Combining data cache and shared memory functionality into a single memory block provides the best overall performance for both types of memory accesses. The capacity is usable as a cache by programs that do not use shared memory. For example, if shared memory is configured to use half of the capacity, texture and load/store operations can use the remaining capacity. Integration within the shared memory/L1 cache 1270 enables the shared memory/L1 cache 1270 to function as a high-throughput conduit for streaming data while simultaneously providing high-bandwidth and low-latency access to frequently reused data.
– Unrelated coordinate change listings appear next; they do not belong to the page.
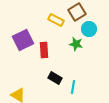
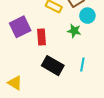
black rectangle: (55, 78) -> (53, 66), size x1.5
cyan line: (73, 87) -> (82, 65), moved

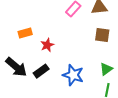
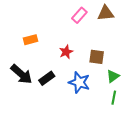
brown square: (102, 35) -> (97, 57), moved
red star: (47, 45) -> (66, 52), moved

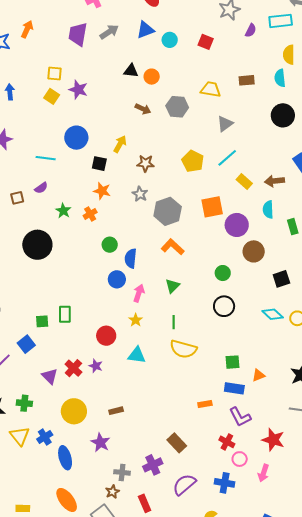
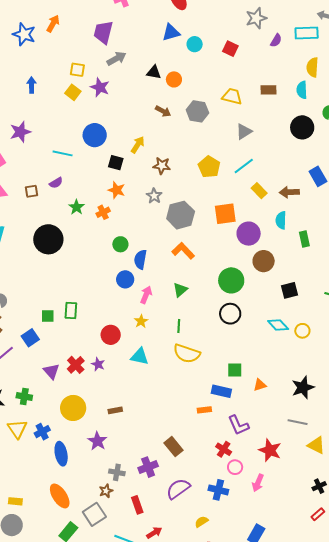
gray arrow: (109, 32) -> (116, 59), moved
green circle: (223, 273) -> (231, 280), size x1.6
blue rectangle: (234, 388) -> (221, 391), moved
In the context of this disclosure, an SM or “streaming multiprocessor” means a processor architected as described in USP7,447,873 to Nordquist including improvements thereto and advancements thereof, and as implemented for example in many generations of NVIDIA GPUs. For example, an SM may comprise a plurality of processing engines or cores configured to concurrently execute a plurality of threads arranged in a plurality of single-instruction, multiple-data (SIMD) groups (e.g., warps), wherein each of the threads in a same one of the SIMD groups executes a same data processing program comprising a sequence of instructions on a different input object, and different threads in the same one of the SIMD group are executed using different ones of the processing engines or cores. An SM may typically also provide (a) a local register file having plural lanes, wherein each processing engine or core is configured to access a different subset of the lanes; and instruction issue logic configured to select one of the SIMD groups and to issue one of the instructions of the same data processing program to each of the plurality of processing engines in parallel, wherein each processing engine executes the same instruction in parallel with each other processing engine using the subset of the local register file lanes accessible thereto. An SM typically further includes core interface logic configured to initiate execution of one or more SIMD groups. As shown in the figures, such SMs have been constructed to provide fast local shared memory enabling data sharing/reuse and synchronization between all threads of a CTA executing on the SM.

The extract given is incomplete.